The `count >= 2` threshold naturally distinguishes definition-only
(count==1) from definition+usage (count>=2). Works for all languages
with minimal per-language customization (just keyword sets).
- **Cons:** Counts string/comment occurrences as "usages" (false negatives
for genuinely dead symbols whose name appears in a comment). Acceptable
per issue constraint: "False negative lebih baik daripada false positive".
- **Why chosen:** Best balance of simplicity, correctness, and
maintainability. Follows the issue's design principle.

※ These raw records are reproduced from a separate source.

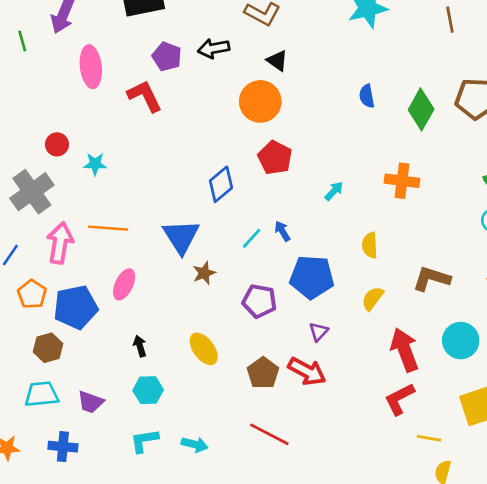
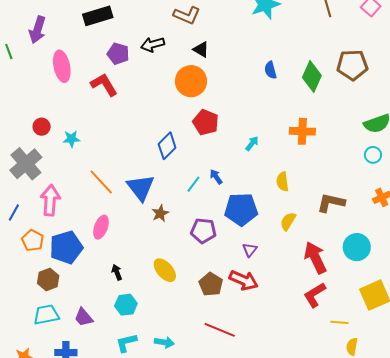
orange line: (108, 228) -> (101, 182), moved, turned 48
purple trapezoid: (91, 402) -> (84, 317), turned 35

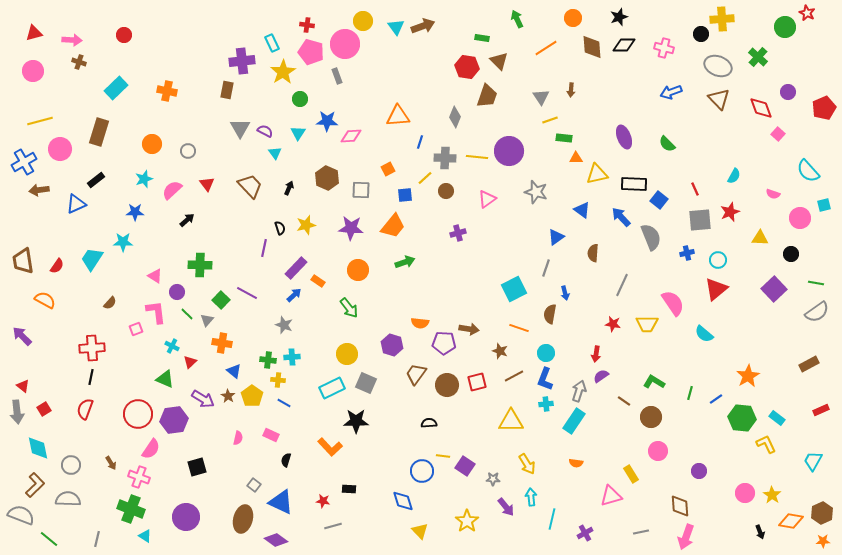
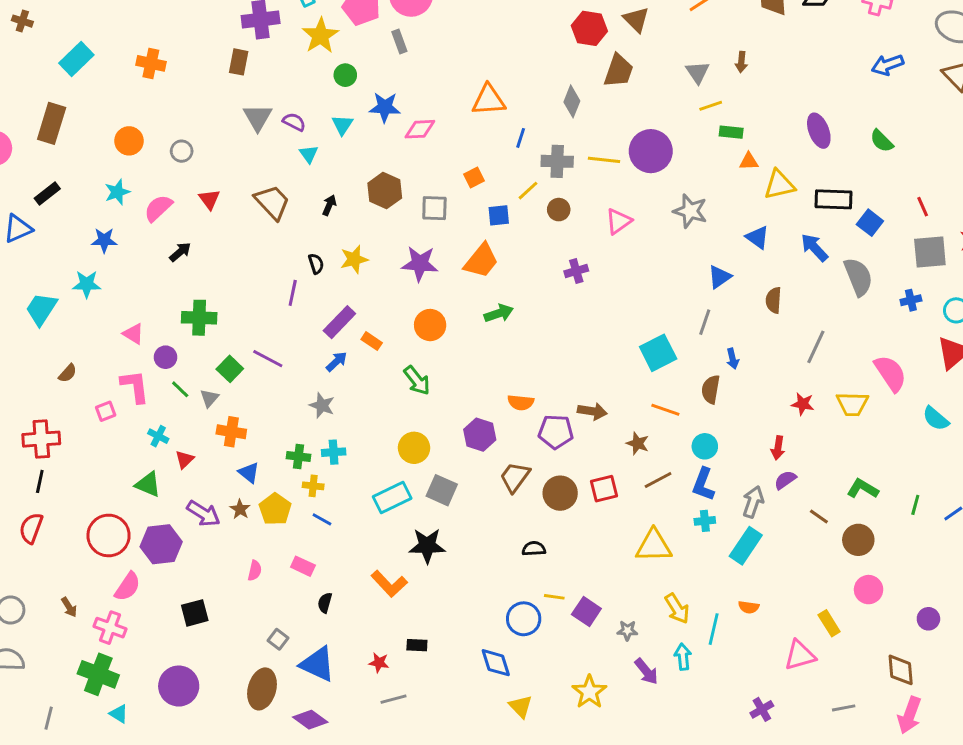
cyan line: (552, 519) -> (714, 629), moved

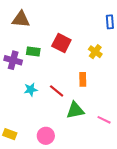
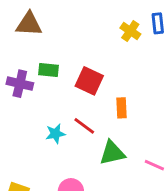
red square: (61, 43) -> (89, 81), moved
yellow cross: (95, 52) -> (130, 31), moved
cyan star: (31, 90) -> (55, 134), moved

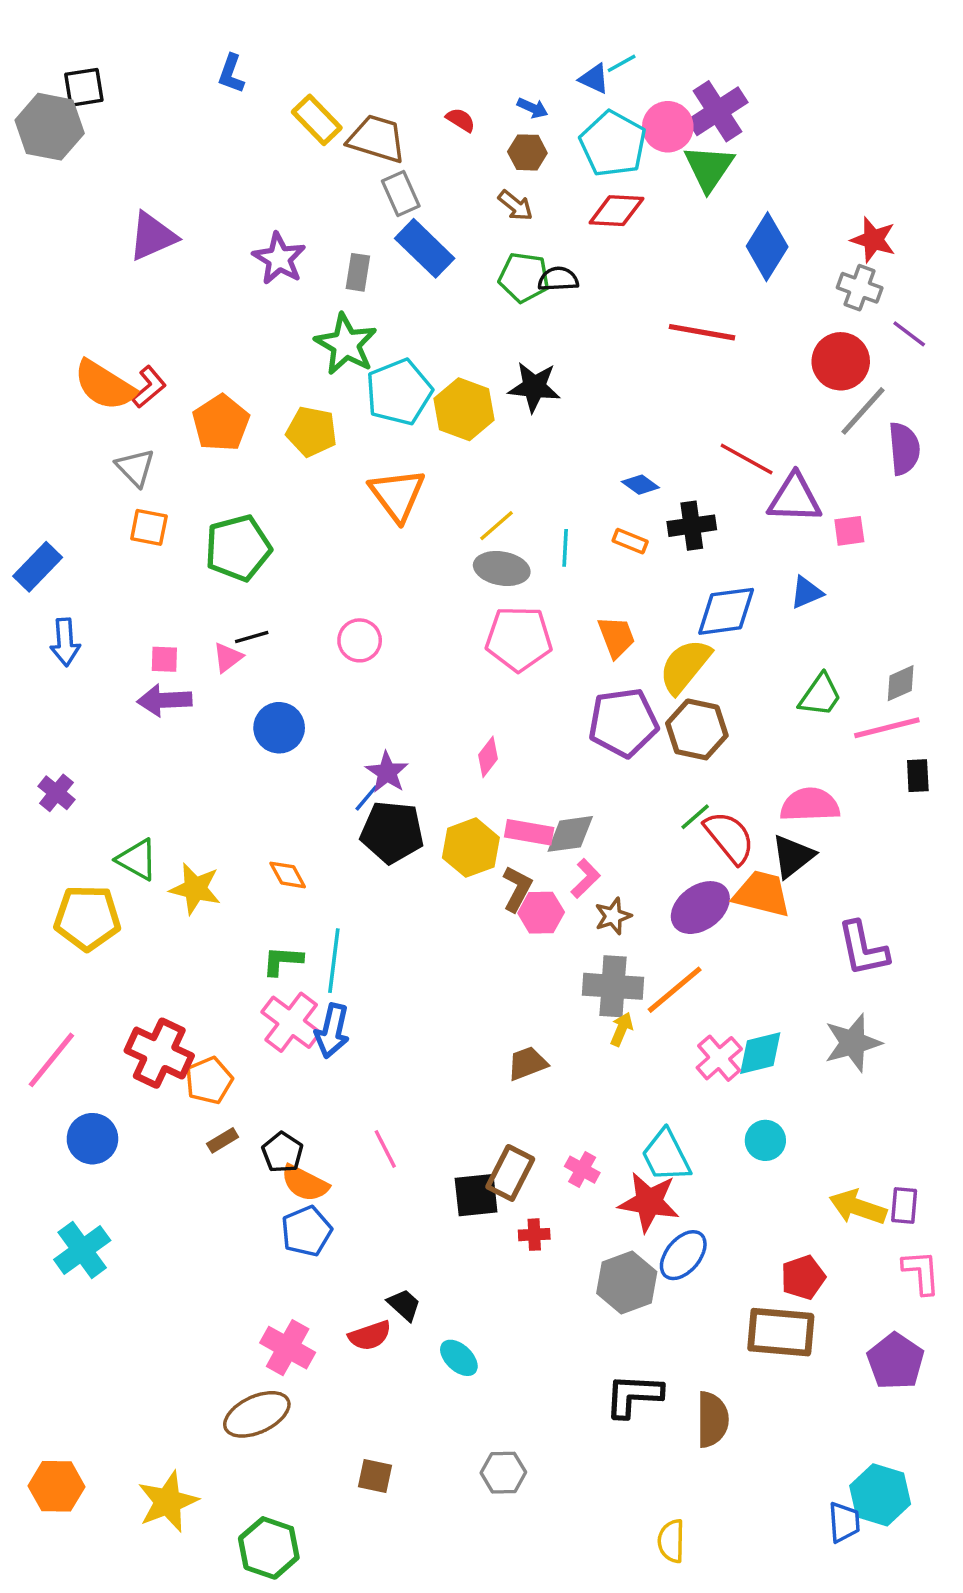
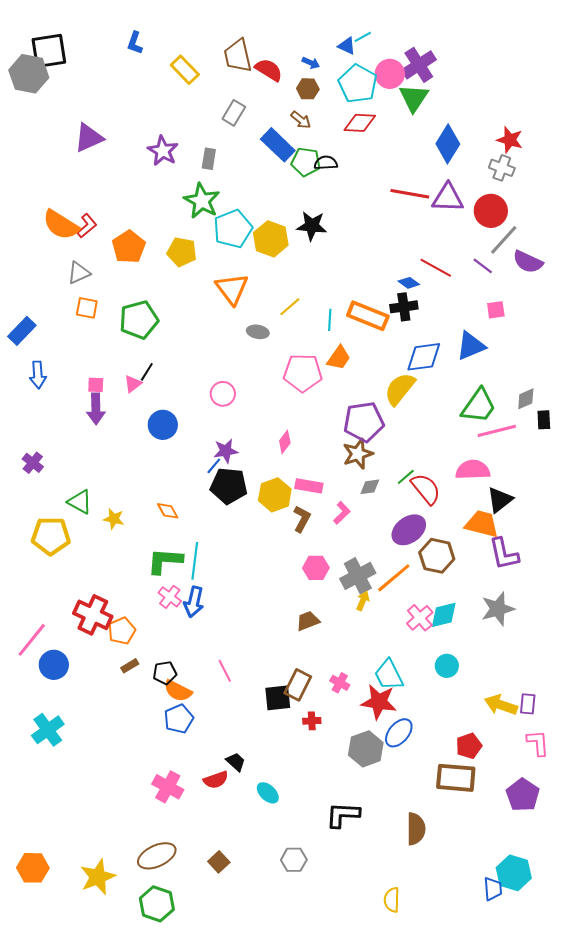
black square: (84, 87) -> (49, 51), size x1.5
red semicircle: (461, 120) -> (269, 70), size x1.6
brown trapezoid: (377, 139) -> (238, 56), moved, turned -120
gray rectangle: (401, 193) -> (234, 113), turned 55
blue rectangle: (425, 248) -> (278, 145), moved
purple line: (909, 334) -> (483, 266), moved
purple semicircle: (904, 449) -> (528, 262), turned 120
gray triangle: (135, 467) -> (79, 273), turned 50
blue diamond: (640, 485) -> (409, 283), moved
purple triangle: (795, 498) -> (448, 198), moved
orange rectangle: (630, 541) -> (368, 316), size x2.0
gray ellipse: (502, 568) -> (258, 332), moved, size x0.7
blue triangle: (806, 592) -> (471, 346), size x1.5
black line: (252, 637) -> (147, 372), turned -42
orange trapezoid: (616, 637) -> (339, 358), moved, turned 56
pink circle: (360, 640) -> (223, 394), moved
green trapezoid: (820, 695) -> (479, 406), size x1.4
purple arrow: (164, 700) -> (96, 409), turned -88
pink line: (887, 728) -> (497, 431), moved
brown hexagon: (697, 729) -> (437, 556), moved
purple star: (387, 772) -> (226, 451), turned 30
black rectangle: (918, 776) -> (544, 420), moved
gray diamond: (570, 834) -> (370, 487), moved, size x0.7
black triangle: (793, 856) -> (500, 500), moved
yellow star: (195, 889) -> (114, 519), size x0.7
orange trapezoid: (762, 894) -> (482, 524), moved
pink hexagon: (541, 913) -> (316, 568), moved
brown star: (613, 916) -> (358, 454), moved, size x1.4
green L-shape: (283, 961) -> (165, 561), size x1.5
gray cross: (613, 986) -> (358, 576), turned -32
pink cross: (291, 1022) -> (170, 597), size x0.7
pink line: (51, 1060) -> (32, 640), moved
black pentagon: (283, 1152) -> (165, 673), turned 30
black L-shape: (634, 1396) -> (343, 815), moved
brown ellipse: (257, 1414) -> (157, 856), moved
brown square: (375, 1476) -> (219, 862), turned 35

### Alternative D: Make Rust/Go parsers register const references as CALLS edges

- **Pros:** Fixes the root cause — `ref_count` would correctly reflect
const references. No need for `same_file_usages` in `_detect_dead_from_registry`.
- **Cons:** Changes call-graph semantics — consts aren't "called", they're
"referenced". Mixing CALLS edges with REFERENCES edges would break other
consumers (trace, impact, dataflow). Huge blast radius across the codebase.
- **Why rejected:** Violates the issue constraint "Jangan ubah
`_detect_unused_exports()` inti" (and by extension, the call-graph model).
Out of scope for this issue.

## Open Questions

- [ ] Should the remaining 7 languages (Lua, Elixir, Nim, C#, Swift, Scala,
Dart, Shell) get same-file-usage collectors too? The issue says they can
follow in a separate PR. Owner: BOS, decide if follow-up issue is wanted.
- [ ] Should `_collect_py_same_file_usages()` be updated to use the
`count >= 2` threshold for consistency? Currently Python uses a broad Set.
This would be a behavior change for Python `unused_exports` — out of scope
for this issue. Owner: BOS.

## Migration / Rollout

No migration impact — additive change. Existing dead-code findings will
decrease for non-Python languages (false positives removed). Genuinely dead
symbols remain flagged. This is a correctness improvement, not a breaking
change.

## References

- Issue: #220
- Prior art: `_collect_py_same_file_usages()` in `scripts/deadcode_engine.py`
(line ~1004) — Python reference implementation.